Counting only the lines below that contain the word "Companies", what is the total? Give it with no other words.

Dataset entries:
# # #

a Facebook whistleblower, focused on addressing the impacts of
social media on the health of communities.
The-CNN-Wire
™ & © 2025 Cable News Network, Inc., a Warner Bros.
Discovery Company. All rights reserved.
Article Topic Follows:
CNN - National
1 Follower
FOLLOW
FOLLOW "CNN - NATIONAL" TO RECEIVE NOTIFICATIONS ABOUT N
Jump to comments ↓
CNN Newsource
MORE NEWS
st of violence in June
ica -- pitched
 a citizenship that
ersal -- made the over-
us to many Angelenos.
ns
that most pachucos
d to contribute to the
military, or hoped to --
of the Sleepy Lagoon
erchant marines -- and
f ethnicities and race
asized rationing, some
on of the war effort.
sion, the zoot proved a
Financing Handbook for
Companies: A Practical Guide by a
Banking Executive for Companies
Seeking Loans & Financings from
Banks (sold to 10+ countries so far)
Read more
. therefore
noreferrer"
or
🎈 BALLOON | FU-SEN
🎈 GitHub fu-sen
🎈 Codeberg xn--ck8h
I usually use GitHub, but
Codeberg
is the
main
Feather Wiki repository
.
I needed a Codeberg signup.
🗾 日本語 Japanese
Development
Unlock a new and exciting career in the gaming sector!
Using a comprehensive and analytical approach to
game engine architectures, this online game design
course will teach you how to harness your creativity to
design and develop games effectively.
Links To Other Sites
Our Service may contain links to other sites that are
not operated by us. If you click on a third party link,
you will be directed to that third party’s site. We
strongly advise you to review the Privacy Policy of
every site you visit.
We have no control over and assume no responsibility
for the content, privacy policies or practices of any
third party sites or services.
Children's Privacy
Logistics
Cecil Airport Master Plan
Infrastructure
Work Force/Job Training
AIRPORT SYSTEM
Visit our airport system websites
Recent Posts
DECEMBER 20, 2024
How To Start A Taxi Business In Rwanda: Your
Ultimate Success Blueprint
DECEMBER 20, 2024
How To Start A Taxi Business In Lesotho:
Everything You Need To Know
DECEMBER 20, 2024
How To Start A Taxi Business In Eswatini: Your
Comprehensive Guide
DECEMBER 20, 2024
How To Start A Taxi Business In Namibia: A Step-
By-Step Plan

# # #

▸ Exercise result
2